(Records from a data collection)
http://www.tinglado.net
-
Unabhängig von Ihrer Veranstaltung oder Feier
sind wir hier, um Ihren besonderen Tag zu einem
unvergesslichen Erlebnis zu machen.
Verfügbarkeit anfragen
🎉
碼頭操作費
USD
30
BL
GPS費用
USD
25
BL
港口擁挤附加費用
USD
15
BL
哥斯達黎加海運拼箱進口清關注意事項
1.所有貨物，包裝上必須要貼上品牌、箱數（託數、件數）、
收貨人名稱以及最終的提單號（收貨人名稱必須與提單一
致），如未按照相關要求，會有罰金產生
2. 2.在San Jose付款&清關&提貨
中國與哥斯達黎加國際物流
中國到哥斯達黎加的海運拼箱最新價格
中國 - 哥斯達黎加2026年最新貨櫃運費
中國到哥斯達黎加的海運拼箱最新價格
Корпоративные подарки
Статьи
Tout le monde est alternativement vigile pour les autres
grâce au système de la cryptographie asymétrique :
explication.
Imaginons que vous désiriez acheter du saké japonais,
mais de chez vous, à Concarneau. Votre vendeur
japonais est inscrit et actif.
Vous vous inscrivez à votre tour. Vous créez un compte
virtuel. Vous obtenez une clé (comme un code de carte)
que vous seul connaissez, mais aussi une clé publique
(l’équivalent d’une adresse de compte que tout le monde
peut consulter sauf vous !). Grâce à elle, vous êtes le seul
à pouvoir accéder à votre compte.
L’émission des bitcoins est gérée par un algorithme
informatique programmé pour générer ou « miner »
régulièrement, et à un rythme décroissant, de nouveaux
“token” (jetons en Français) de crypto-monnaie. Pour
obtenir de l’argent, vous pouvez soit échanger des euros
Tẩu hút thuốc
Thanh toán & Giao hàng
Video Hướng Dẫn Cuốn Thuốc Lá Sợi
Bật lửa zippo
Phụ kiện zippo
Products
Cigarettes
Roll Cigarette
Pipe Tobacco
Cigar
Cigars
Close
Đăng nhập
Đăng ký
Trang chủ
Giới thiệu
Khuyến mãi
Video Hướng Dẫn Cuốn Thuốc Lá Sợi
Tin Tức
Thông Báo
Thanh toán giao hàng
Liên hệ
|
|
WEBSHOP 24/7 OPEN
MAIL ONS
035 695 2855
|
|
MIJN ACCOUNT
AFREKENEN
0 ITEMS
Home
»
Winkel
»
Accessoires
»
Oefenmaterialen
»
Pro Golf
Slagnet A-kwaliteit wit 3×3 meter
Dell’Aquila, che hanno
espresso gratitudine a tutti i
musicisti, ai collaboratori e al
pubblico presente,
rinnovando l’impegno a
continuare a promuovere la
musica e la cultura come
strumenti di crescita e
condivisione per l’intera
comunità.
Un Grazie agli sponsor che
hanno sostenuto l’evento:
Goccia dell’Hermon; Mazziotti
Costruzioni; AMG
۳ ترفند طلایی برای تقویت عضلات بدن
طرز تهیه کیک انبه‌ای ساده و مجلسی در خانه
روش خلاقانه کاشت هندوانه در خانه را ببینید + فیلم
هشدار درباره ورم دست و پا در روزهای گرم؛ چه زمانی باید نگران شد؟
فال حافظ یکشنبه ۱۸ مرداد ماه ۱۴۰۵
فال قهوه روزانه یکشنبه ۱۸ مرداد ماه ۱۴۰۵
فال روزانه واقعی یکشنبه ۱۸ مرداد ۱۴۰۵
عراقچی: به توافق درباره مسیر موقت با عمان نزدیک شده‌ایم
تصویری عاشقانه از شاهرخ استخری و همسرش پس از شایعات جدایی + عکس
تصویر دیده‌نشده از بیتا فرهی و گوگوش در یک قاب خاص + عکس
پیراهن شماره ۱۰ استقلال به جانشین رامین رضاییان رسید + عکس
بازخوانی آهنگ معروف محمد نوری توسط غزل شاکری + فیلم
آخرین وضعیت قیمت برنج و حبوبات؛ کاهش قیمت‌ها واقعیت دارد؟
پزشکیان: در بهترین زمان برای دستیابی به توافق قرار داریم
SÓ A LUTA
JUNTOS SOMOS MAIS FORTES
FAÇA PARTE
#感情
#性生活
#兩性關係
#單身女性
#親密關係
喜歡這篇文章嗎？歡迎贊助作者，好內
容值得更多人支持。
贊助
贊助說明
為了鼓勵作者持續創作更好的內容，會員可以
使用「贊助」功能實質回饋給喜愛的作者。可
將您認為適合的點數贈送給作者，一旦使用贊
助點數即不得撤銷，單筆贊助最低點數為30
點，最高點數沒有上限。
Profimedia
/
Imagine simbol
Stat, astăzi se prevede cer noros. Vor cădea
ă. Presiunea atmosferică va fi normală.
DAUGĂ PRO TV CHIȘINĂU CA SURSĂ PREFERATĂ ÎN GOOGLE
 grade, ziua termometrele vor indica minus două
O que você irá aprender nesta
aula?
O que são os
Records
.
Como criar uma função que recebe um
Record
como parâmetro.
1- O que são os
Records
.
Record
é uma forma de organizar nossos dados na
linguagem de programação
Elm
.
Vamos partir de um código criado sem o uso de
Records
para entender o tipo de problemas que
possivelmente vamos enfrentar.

Your objective:
For the records above, state how many lines contain the string "برای", with no added text.

Result for this exercise:
2